Late one night, a pavement dweller comes across a wallet with money, abandoned by the side of the road. As he sifts through the contents of the wallet, he notices the owner of the wallet watching him from across the road. Scared of being accused of stealing the wallet, he offers the wallet back to the owner. But the owner is not interested in the wallet and asks the finder to keep it, even requesting him to use the money in the wallet. The owner of the wallet says that he has no use for money in the place he is going to. Surprised at this unusual answer, the finder tries to persuade the owner away from his decision to end his life. Does this chance meeting of two strangers under such strange circumstances change the course of their lives?
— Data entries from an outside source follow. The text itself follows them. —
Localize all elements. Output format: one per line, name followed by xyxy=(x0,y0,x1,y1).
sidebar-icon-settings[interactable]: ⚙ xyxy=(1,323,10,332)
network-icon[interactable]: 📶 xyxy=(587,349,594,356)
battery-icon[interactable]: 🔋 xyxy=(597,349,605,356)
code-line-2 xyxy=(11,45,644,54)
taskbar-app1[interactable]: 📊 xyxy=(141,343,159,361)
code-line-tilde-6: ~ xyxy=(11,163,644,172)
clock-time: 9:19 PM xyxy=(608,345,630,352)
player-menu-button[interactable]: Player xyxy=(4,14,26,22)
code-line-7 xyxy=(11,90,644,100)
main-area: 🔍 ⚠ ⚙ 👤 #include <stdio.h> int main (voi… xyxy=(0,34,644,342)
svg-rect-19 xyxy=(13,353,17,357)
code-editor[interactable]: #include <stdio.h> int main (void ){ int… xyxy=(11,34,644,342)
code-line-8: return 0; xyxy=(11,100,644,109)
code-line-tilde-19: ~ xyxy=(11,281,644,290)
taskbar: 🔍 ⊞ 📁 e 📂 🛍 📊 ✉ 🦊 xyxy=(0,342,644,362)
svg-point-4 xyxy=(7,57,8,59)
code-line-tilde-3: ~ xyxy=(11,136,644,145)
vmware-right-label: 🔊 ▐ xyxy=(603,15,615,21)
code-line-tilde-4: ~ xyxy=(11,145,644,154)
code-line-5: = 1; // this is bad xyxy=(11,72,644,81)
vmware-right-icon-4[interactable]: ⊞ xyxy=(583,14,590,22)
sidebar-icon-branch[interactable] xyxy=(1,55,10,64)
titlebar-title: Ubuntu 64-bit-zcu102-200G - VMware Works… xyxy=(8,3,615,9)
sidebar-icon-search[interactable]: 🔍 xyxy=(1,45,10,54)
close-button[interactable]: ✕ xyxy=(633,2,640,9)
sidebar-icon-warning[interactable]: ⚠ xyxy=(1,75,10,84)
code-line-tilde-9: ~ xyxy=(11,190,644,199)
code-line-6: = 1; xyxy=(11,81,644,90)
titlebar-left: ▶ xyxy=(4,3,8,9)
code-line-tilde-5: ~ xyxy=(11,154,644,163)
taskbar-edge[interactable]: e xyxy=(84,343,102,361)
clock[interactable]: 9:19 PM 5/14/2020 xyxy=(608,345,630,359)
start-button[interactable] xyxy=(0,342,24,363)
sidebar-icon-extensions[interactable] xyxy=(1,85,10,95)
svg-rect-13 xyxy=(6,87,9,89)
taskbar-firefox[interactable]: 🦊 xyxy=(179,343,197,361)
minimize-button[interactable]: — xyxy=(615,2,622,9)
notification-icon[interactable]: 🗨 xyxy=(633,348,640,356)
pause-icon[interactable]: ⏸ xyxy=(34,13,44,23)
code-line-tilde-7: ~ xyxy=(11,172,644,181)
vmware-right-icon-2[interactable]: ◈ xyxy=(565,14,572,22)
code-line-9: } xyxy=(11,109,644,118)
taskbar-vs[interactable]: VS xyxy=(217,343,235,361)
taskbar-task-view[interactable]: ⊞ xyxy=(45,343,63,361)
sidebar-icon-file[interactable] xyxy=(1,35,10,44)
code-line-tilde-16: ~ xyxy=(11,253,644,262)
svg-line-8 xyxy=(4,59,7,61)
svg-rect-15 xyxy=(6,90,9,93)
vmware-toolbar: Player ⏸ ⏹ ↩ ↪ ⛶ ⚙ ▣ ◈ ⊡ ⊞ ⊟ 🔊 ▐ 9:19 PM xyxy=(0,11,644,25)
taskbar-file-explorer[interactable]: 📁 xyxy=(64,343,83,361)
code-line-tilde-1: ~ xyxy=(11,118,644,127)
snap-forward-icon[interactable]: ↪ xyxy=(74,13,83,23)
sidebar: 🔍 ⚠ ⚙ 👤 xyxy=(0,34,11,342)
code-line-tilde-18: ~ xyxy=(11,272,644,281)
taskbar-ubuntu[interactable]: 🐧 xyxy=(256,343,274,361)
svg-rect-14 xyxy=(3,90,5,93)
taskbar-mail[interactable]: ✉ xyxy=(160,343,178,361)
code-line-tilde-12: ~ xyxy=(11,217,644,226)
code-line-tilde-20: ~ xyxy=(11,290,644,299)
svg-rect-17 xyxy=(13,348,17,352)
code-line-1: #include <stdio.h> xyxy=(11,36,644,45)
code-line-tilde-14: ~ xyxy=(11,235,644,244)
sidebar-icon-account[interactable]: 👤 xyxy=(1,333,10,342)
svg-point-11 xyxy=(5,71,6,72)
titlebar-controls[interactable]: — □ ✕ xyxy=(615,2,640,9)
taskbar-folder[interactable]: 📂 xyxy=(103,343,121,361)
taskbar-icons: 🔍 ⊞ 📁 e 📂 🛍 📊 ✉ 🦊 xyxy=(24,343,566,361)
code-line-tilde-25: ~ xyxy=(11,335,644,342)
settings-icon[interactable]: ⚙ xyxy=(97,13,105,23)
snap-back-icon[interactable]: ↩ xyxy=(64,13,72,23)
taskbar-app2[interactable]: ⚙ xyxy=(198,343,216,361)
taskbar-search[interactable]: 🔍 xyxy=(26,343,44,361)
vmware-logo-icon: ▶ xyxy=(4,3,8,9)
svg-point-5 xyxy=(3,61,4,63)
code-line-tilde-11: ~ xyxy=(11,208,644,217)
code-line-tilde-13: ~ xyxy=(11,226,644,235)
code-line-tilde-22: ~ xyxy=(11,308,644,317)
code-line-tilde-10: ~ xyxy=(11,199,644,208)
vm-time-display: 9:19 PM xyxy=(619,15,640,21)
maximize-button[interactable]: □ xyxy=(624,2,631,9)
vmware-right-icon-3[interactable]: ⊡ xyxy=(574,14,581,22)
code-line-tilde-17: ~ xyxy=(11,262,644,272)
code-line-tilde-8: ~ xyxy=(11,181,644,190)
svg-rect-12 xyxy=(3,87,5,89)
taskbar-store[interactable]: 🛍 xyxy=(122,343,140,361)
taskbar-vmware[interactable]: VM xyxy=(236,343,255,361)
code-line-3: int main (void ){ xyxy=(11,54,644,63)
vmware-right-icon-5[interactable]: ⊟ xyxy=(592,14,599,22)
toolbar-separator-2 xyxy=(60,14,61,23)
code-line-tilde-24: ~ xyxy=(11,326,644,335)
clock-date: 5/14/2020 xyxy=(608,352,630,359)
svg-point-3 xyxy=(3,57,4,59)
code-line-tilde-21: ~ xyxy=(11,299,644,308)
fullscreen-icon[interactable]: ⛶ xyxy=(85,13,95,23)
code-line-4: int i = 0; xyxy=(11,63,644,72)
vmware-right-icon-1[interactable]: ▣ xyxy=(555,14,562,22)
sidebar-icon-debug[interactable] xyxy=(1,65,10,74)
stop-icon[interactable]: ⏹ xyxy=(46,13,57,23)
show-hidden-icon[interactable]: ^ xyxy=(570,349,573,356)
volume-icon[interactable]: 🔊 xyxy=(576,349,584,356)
‘Abandonment’ is a student film by Director Sagnik Dutta Gupta. It is an unassuming little story that addresses some very poignant social issues like mental health and depression from an innocently sweet perspective. The director treats the film with a refreshing simplicity that makes the viewer forget any shortcoming he may notice in the film. For a student film, ‘Abandonment’ is mature in the way it handles the character depth of its key characters. Though we know of many stories where a chance interaction with a stranger on that eventful day when someone decides to take his own life changes everything, abandonment succeeds in the way it communicates the bond that develops between the two characters. With minimal use of dialogues and no music throughout the film, the way the film endears both the characters and communicates their feeling for each other is commendable.
‘Abandonment’ is a conversation starter about mental health, depression and the increasing rate of suicides among the younger generation. Though the film does not dissect the reasons or preach, it leaves the right aftertaste about these issues and a warm fuzzy feeling at the end.